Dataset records

-------

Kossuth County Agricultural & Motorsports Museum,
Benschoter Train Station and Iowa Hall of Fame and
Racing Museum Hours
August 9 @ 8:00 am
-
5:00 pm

-------

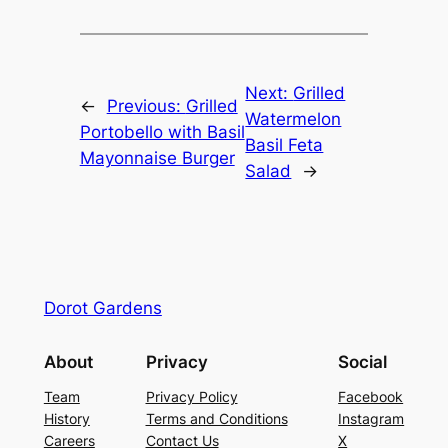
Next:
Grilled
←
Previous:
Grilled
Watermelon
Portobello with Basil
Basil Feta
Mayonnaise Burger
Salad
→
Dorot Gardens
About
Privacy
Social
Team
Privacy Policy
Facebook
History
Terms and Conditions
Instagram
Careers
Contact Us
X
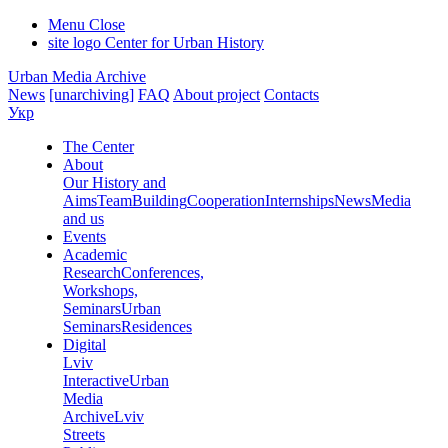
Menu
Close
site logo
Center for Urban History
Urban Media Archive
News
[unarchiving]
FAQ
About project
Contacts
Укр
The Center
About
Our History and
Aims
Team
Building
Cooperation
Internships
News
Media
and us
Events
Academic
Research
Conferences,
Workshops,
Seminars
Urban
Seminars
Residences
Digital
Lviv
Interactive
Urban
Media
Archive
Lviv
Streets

-------

> [PROBLEM DESCRIPTION] Report how many lines in the data include the word "Urban", and give nothing but the count.

> [EXERCISE SOLUTION] 4